No. 2 Squadron, nicknamed the Minhasians, is a Multi-role, fighter squadron of the Pakistan Air Force (PAF). It is named after Pilot Officer Rashid Minhas, the youngest & PAF's sole recipient of the Nishan-e-Haider Gallantry medal.

==History==
No 2 Squadron was established on 15 April 1956 at PAF Station Mauripur as No 2 Fighter Conversion Unit, initially equipped with T-33 aircraft. In December 1979, it was designated as No 2 Composite Squadron and later, in September 1990, renamed No 2 Air Superiority Squadron.

The squadron's original mission was to provide jet conversion training for new graduates from the PAF Academy and conduct check rides and instrument ratings for all jet pilots of the Pakistan Air Force. In May 1972, following the disbandment of No 20 Photo Reconnaissance Squadron, No 2 Squadron acquired its RT-33 aircraft and photographic equipment, thus expanding its responsibilities.
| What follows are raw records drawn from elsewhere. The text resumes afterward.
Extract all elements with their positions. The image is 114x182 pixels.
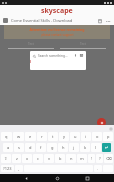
staticText: s <box>18 145 20 150</box>
staticText: r <box>41 134 43 139</box>
staticText: e <box>29 134 32 139</box>
staticText: y <box>63 134 66 139</box>
button[interactable]: ⌫ <box>104 154 113 163</box>
staticText: g <box>51 145 54 150</box>
button[interactable]: h <box>58 143 68 152</box>
staticText: ••• <box>106 19 111 24</box>
staticText: n <box>70 156 73 161</box>
button[interactable]: Come Essential Skills - Download <box>0 16 114 25</box>
staticText: x <box>26 156 29 161</box>
button[interactable]: . <box>94 165 102 172</box>
button[interactable]: f <box>36 143 46 152</box>
staticText: Come Essential Skills - Download <box>11 18 97 23</box>
staticText: Search something… <box>38 54 73 58</box>
button[interactable]: Scan barcode <box>79 53 84 58</box>
staticText: b <box>59 156 62 161</box>
button[interactable]: v <box>44 154 54 163</box>
button[interactable]: More options <box>105 18 111 24</box>
button[interactable]: Recent apps <box>84 175 91 182</box>
button[interactable]: l <box>91 143 101 152</box>
staticText: c <box>37 156 39 161</box>
staticText: , <box>18 166 20 171</box>
button[interactable]: Home <box>54 175 61 182</box>
staticText: Attention: no license remaining <box>29 27 85 32</box>
button[interactable]: z <box>12 154 21 163</box>
button[interactable]: i <box>81 132 91 141</box>
button[interactable]: w <box>13 132 24 141</box>
staticText: ⇧ <box>4 156 8 161</box>
button[interactable]: ? <box>96 154 103 163</box>
button[interactable]: Search <box>32 54 36 58</box>
staticText: ↵ <box>105 145 109 150</box>
button[interactable]: a <box>3 143 13 152</box>
staticText: ? <box>99 156 101 161</box>
button[interactable]: x <box>22 154 32 163</box>
staticText: d <box>29 145 32 150</box>
button[interactable]: Enter <box>102 143 111 152</box>
staticText: please contact support <box>41 33 74 37</box>
button[interactable]: ?123 <box>1 165 14 172</box>
button[interactable]: , <box>15 165 23 172</box>
staticText: a <box>7 145 10 150</box>
button[interactable]: g <box>47 143 57 152</box>
staticText: ⌫ <box>106 156 112 161</box>
button[interactable]: Voice search <box>73 53 78 58</box>
staticText: j <box>73 145 75 150</box>
button[interactable]: Keyboard settings <box>109 127 112 130</box>
staticText: h <box>62 145 65 150</box>
staticText: u <box>74 134 77 139</box>
staticText: o <box>96 134 99 139</box>
staticText: Text <box>80 42 86 46</box>
button[interactable]: d <box>25 143 35 152</box>
staticText: ! <box>91 156 93 161</box>
button[interactable]: Add <box>97 118 106 127</box>
staticText: q <box>5 134 8 139</box>
staticText: l <box>95 145 97 150</box>
staticText: p <box>107 134 110 139</box>
button[interactable]: k <box>80 143 90 152</box>
staticText: Text <box>28 42 34 46</box>
staticText: w <box>17 134 21 139</box>
button[interactable]: Delete <box>97 18 103 24</box>
button[interactable]: s <box>14 143 24 152</box>
button[interactable]: n <box>66 154 76 163</box>
button[interactable]: Back <box>23 175 30 182</box>
staticText: v <box>48 156 51 161</box>
button[interactable]: e <box>25 132 36 141</box>
staticText: . <box>97 166 99 171</box>
button[interactable]: m <box>77 154 87 163</box>
button[interactable]: b <box>55 154 65 163</box>
button[interactable]: ⇧ <box>1 154 11 163</box>
button[interactable]: ! <box>88 154 95 163</box>
staticText: m <box>80 156 84 161</box>
staticText: t <box>52 134 54 139</box>
staticText: i <box>85 134 87 139</box>
button[interactable]: q <box>1 132 12 141</box>
staticText: ?123 <box>3 166 12 171</box>
staticText: f <box>40 145 42 150</box>
button[interactable]: p <box>103 132 113 141</box>
staticText: z <box>16 156 18 161</box>
button[interactable]: u <box>70 132 80 141</box>
button[interactable]: r <box>37 132 47 141</box>
button[interactable]: Text <box>60 42 106 49</box>
button[interactable]: c <box>33 154 43 163</box>
staticText: skyscape <box>41 6 73 16</box>
button[interactable]: o <box>92 132 102 141</box>
staticText: k <box>84 145 87 150</box>
button[interactable]: j <box>69 143 79 152</box>
button[interactable]: y <box>59 132 69 141</box>
button[interactable]: t <box>48 132 58 141</box>
button[interactable]: Text <box>8 42 54 49</box>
With its new designation as a composite squadron in December 1979, No 2 Squadron took on additional tasks such as ground-controlled interceptions for training Air Defence Controllers and aerial target towing for all three services. In August 1982, after No 7 Squadron was temporarily disbanded, No 2 Squadron inherited its B-57 aircraft, adding night interdiction and special missions to its role.

In September 1990, the squadron was equipped with F-7P aircraft, and for two years it uniquely operated both vintage bombers and Mach 2 fighter jets. By 1992, the T-33 and B-57 aircraft were retired, and No 2 Squadron focused exclusively on its role as an Air Superiority Squadron with F-7P aircraft.

No 2 Squadron holds the unique honor of being associated with the only Nishan-e-Haider awarded to the PAF. On 20 August 1971, Pilot Officer Rashid Minhas died in an attempt by his instructor to hijack their aircraft to India during the 1971 War.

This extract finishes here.